Shares of Tesla, the Palo Alto electric car company, plunged 15% Monday. That day marked the end of the lockup period, during which insiders are prohibited from selling shares.

Yesterday, the stock crept back up two percent, and as of right now shares have increased almost another six percent. But the stock is still down about 35 percent from its high of last month.

The big drop in price was widely speculated on in advance. From the web site VentureBeat, Dec 23:

Venture capitalists invested in Tesla upfront have incentive to sell their shares because it lets them lock into profits, but at the moment, they’ve got a huge portion of the holdings, so new shares hitting the market are relatively high compared to the number of shares already on the market. In fact, Morgan Stanley projects that shares available for public trading will triple on Monday.

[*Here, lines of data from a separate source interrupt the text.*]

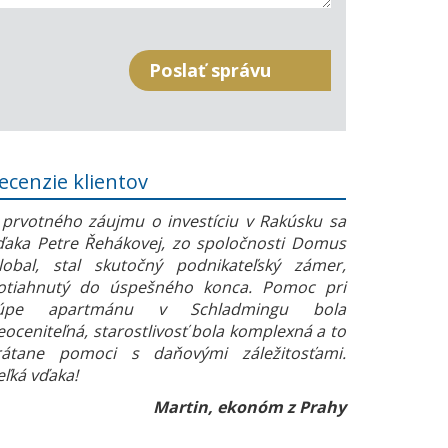
ecenzie klientov
 prvotného záujmu o investíciu v Rakúsku sa
ďaka Petre Řehákovej, zo spoločnosti Domus
lobal, stal skutočný podnikateľský zámer,
otiahnutý do úspešného konca. Pomoc pri
úpe apartmánu v Schladmingu bola
eoceniteľná, starostlivosť bola komplexná a to
rátane pomoci s daňovými záležitosťami.
eľká vďaka!
Martin, ekonóm z Prahy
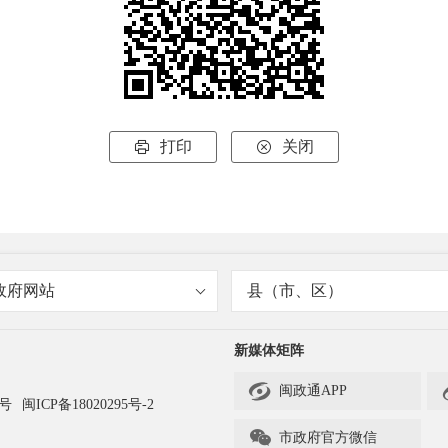
打印
关闭


政府网站
县（市、区）
新媒体矩阵

闽政通APP
3号
闽ICP备18020295号-2

市政府官方微信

Traditionally, the increased supply after a lockup period means the price comes down. Simply economics of supply and demand, right? But Tesla’s stock doesn’t always obey the rules. Despite posting losses in the third quarter — granted, smaller than expected losses — the stock closed at a record $33. And its blockbuster IPO — a $17 June offering that jumped 40.5 percent in the first day of trading – happened in the midst of a lackluster cleantech IPO season. And in a practically unheard-of aberration, the IPO bucked market trends with a successful debut the same day the Nasdaq and S&P had their worst days of the year.

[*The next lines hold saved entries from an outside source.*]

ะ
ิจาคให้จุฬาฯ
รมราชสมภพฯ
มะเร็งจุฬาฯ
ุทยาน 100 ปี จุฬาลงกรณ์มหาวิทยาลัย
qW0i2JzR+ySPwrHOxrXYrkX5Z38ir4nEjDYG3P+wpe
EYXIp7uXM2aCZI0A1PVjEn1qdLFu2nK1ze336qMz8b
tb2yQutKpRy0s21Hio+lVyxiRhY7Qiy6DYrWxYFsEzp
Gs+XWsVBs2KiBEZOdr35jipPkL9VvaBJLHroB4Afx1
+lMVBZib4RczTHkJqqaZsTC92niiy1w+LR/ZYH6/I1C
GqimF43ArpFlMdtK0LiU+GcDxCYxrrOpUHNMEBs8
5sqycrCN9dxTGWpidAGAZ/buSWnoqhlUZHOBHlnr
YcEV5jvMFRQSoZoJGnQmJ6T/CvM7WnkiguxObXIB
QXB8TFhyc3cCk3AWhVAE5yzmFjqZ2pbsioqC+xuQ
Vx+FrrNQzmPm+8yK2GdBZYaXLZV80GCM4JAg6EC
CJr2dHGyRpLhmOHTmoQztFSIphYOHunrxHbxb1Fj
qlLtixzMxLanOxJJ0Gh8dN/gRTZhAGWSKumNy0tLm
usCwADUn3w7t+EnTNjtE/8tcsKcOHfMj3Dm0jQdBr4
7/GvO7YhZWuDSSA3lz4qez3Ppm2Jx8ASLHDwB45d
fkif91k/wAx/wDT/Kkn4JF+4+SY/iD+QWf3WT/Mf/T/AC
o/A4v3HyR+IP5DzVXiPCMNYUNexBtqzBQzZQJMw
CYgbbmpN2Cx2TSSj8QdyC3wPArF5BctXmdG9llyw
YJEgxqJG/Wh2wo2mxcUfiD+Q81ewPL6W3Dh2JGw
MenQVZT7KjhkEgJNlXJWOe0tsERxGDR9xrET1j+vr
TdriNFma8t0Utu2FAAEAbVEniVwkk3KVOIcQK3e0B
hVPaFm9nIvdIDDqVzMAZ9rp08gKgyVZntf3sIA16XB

“It’s definitely trading on sentiment,” says Eric Jackson, founder of hedge fund Ironfire Capital. He predicts the stock will trade down to the mid-20s in coming weeks.

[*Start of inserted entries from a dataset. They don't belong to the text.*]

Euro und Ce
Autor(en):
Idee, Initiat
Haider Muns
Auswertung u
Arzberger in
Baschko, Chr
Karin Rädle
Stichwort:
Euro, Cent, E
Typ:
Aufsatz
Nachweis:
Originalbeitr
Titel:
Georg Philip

Nat Goldhaber, managing director at venture capital firm Claremont Creek Ventures, agrees.

“Cars are sexy. It’s almost just about that. They got enough public attention early enough on. They had physical product that was kind of cool,” Goldhaber told me recently, referring to Tesla’s Roadster sports car. “[Cars are] the thing that captures the American imagination. It’s valued disproportionately to its actual utility.”

In June, the web site GigaOm posted a rundown of top Tesla shareholders, pre-IPO. Some of these people are probably a lot richer today. But maybe not quite as much as you'd think. In February, Wired reported that the Dept of Energy, as a condition for loaning the company $465 million, requires that co-founder and board chairman Elon Musk, as well as some other insiders, must own 65% of their original shares until at least one year after completion of Tesla's Model S, due in 2012. If they sell more than that, the loan will be in default.